Looking at the picture above,
the blower is on the left. It is mated to an aluminum box which houses a
standard single pole baseboard heater thermostat. That is the silver box with
the round knob. Also on the box is a red light which is on when there is power
to the heater core.
The next black chunk before
the propeller is the plastic housing from the original heater to which the
ceramic core is attached. One side of it is a rectangle which fits the ceramic
core and the aluminum box; the other is round which fits a 5” furnace duct
pipe. Next is a 3 x 9” furnace duct boot which mates to my oil cooler input.
The final addition is some insulation over all the metal pipes. All this sits
on a sturdy camera tri-pod.
Power comes into the blower
housing and is connected to the blower motor which is always on when the unit
is plugged in. From there it goes through the thermostat, then through a fuse
that is included with most room heaters mounted after the heater core and only
then to the ceramic element. The red LED is wired in parallel with the heater
core.
For monitoring, there is a
thermometer probe in the air stream entering the blower as well as another
remote sensor I put on top of the engine before installing the return hoses.

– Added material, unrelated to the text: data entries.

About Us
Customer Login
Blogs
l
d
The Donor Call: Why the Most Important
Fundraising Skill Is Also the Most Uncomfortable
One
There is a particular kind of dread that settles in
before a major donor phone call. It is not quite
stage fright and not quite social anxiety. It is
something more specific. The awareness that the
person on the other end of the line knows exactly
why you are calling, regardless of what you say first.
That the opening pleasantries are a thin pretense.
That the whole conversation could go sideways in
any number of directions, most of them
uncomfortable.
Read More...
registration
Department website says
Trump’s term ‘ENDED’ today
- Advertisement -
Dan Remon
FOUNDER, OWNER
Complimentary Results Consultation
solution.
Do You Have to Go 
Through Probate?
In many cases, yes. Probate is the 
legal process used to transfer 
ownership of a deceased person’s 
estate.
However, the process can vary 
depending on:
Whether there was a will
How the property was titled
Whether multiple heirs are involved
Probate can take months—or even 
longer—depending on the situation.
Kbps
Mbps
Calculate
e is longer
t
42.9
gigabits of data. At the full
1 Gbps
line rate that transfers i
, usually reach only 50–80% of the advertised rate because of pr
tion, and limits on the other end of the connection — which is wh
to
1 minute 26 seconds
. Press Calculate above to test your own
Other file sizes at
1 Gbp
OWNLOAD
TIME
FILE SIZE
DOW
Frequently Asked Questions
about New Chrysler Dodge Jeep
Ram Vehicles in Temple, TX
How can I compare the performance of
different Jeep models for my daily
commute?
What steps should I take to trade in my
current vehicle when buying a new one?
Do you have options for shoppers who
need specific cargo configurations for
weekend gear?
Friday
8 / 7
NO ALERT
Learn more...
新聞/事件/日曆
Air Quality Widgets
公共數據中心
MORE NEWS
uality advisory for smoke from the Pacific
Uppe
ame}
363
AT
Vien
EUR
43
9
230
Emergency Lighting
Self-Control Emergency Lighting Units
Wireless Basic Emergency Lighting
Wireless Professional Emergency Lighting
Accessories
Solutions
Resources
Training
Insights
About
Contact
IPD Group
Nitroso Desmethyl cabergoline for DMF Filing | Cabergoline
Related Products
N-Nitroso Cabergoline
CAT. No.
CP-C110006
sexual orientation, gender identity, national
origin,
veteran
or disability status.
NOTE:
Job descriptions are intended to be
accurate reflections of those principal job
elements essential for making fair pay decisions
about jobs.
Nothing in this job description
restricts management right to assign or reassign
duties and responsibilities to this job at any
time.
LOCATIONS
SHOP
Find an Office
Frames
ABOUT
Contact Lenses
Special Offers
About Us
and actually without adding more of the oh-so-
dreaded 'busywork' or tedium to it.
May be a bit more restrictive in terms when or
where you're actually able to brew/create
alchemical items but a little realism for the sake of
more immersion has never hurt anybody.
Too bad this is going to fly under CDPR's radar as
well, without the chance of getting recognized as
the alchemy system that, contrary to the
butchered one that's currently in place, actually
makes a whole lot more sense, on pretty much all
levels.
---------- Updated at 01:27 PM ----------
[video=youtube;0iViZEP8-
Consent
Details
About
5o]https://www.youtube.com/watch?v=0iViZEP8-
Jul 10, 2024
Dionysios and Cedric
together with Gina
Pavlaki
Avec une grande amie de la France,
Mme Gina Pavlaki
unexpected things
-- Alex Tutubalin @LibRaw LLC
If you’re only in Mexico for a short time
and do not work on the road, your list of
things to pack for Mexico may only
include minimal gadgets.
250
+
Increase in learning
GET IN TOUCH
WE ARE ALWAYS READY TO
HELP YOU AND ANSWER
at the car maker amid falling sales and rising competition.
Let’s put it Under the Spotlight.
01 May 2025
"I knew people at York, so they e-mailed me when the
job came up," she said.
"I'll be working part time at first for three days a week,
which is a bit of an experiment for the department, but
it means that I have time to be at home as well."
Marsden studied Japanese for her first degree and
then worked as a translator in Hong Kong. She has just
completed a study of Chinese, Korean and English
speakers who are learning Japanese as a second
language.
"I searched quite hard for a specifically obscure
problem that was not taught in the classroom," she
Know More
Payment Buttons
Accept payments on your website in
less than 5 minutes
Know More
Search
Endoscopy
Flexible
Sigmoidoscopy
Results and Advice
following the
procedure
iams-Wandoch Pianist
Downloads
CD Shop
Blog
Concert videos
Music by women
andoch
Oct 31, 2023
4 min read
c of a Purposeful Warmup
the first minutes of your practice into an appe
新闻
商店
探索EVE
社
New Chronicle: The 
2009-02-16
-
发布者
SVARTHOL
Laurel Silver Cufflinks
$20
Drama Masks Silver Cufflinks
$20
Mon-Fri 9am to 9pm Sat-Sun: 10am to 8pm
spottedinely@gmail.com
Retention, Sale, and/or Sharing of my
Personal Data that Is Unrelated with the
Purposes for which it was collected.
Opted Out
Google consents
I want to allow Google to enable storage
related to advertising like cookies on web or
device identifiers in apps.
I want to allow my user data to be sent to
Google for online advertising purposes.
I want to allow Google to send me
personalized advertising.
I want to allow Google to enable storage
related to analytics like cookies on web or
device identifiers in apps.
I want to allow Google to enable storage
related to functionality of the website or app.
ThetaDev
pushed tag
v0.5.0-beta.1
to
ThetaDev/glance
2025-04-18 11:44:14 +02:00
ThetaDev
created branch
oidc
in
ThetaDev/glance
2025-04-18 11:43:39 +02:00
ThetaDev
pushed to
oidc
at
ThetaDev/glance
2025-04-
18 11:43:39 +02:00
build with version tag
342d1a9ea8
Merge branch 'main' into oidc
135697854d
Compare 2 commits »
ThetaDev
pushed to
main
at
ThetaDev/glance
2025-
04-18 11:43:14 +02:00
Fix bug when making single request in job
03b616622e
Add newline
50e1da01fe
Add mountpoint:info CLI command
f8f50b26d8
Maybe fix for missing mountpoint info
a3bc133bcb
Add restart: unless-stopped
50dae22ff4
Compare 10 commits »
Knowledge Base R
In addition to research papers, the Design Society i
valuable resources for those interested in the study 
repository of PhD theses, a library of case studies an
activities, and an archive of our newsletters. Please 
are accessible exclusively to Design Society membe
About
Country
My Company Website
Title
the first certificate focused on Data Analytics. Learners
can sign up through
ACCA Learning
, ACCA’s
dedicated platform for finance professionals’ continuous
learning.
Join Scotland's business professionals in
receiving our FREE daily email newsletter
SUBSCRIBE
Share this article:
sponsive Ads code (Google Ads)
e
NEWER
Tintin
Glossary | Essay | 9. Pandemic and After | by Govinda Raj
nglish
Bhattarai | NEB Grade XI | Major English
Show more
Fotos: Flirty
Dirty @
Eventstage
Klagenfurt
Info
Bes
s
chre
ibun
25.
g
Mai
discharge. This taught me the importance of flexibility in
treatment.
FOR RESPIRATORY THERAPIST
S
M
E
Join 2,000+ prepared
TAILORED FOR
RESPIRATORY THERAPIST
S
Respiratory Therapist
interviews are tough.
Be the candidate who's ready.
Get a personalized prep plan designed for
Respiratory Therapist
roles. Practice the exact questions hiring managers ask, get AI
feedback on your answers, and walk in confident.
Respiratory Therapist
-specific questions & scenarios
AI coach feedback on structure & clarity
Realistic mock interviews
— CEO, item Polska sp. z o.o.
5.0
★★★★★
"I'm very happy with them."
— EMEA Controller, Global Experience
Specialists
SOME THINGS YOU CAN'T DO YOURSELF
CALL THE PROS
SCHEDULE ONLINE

After startup, you will see temperature
readings rise inside the cowl but how quickly they climb depends on how cold
out it is. At -15C you will need about
an hour to get the engine up to room temp. When the
temp gets to about 60C, the thermostat sensing the air from the cowl shuts off
the heater core but the blower continues to circulate. As the temp drops the
thermostat will turn on the heater core to maintain that temperature. The
baseboard heater thermostats do have an adjustment nut that allows them to shut
off at higher temps so you can set the temp as you want.
The tri-pod makes positioning
the heater assembly quite easy and allows mating it to different aircraft.